Faced with inflation running at just below a four-decade high and more tightening in the labor market, the Fed is under pressure to quickly take its policy rate to the neutral level that neither stimulates nor restricts – and beyond.
All 85 economists in a June 6-9 Reuters poll predicted a 50 basis point federal funds rate hike to 1.25%-1.50% on Wednesday, after a similar move last month. Another such hike was penciled in for July by all but a handful of survey contributors.
While more than two-thirds of respondents, 59 of 85, expected a 25 basis point hike in September, more than one-quarter, 23, saw the Fed hiking again by half a point. That is up from one-fifth of the sample last month.
“The bad news for the Fed is that inflation is now so far above target that it has little choice but to tighten aggressively,” said Ethan Harris, global economist at Bank of America Securities.
The median of 43 responses to an additional question showed a 50% probability of a 50 basis point hike in September. The median probability for a similar move in November and December was 30% and 25%, respectively.
Nearly 60% respondents to an additional question, 24 of 41, said the Fed would pause raising rates in either the first or second quarter of next year. Nine said the second half or beyond, while the rest said sometime this year.

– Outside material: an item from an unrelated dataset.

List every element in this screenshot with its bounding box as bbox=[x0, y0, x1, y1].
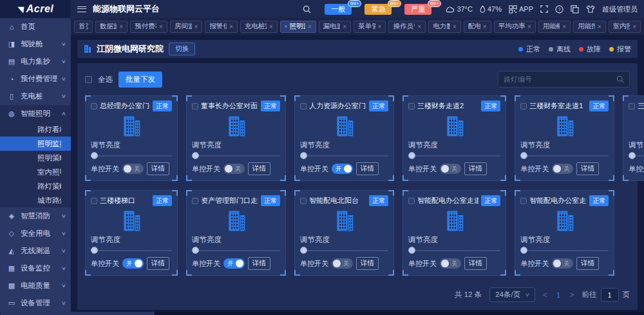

Still, analysts saw the fed funds rate breaching the estimated 2.4% neutral level by year-end to 2.50-2.75%, slightly below market expectations of 2.75%-3.00%.
The poll expects it to reach a terminal level of 3.00%-3.25% or higher by end-Q2 2023, three months earlier than a poll taken just a few weeks ago.
That would be at least 75 basis points above the neutral rate and above the 2.25%-2.50% peak in the last cycle.
Rate hike expectations knocked the U.S. stock market briefly into bear territory last month and the U.S. 10-year Treasury yield to trade above 3% for the first time in three years. They have also kept alive recession risks.
The survey showed a steady median 40% probability of a U.S. recession over the next two years, with a 25% chance of that happening in the coming year.
Economic growth was forecast at 2.6% and 2.0% for 2022 and 2023, respectively, a minor downgrade from last month’s survey.
However, price pressures were predicted to persist as supply chain disruptions continue to push up costs globally. Consumer Price Index (CPI) inflation was forecast to average 7.4% this year and remain above the Fed’s 2% target until 2024 at least.
Despite those worries, the U.S. labor market, which the Fed also targets, showed little signs of worsening anytime soon.
The jobless rate was predicted to average at the current level of 3.6% this year and the next, before mildly picking up to 3.8% in 2024.
“The bottom line is that for now, there is little conflict between the Fed’s two mandates … But the Fed’s job could get a lot more difficult next year if inflation remains ‘sticky-high’ and the unemployment rate rises above 4%,” added BofA’s Harris.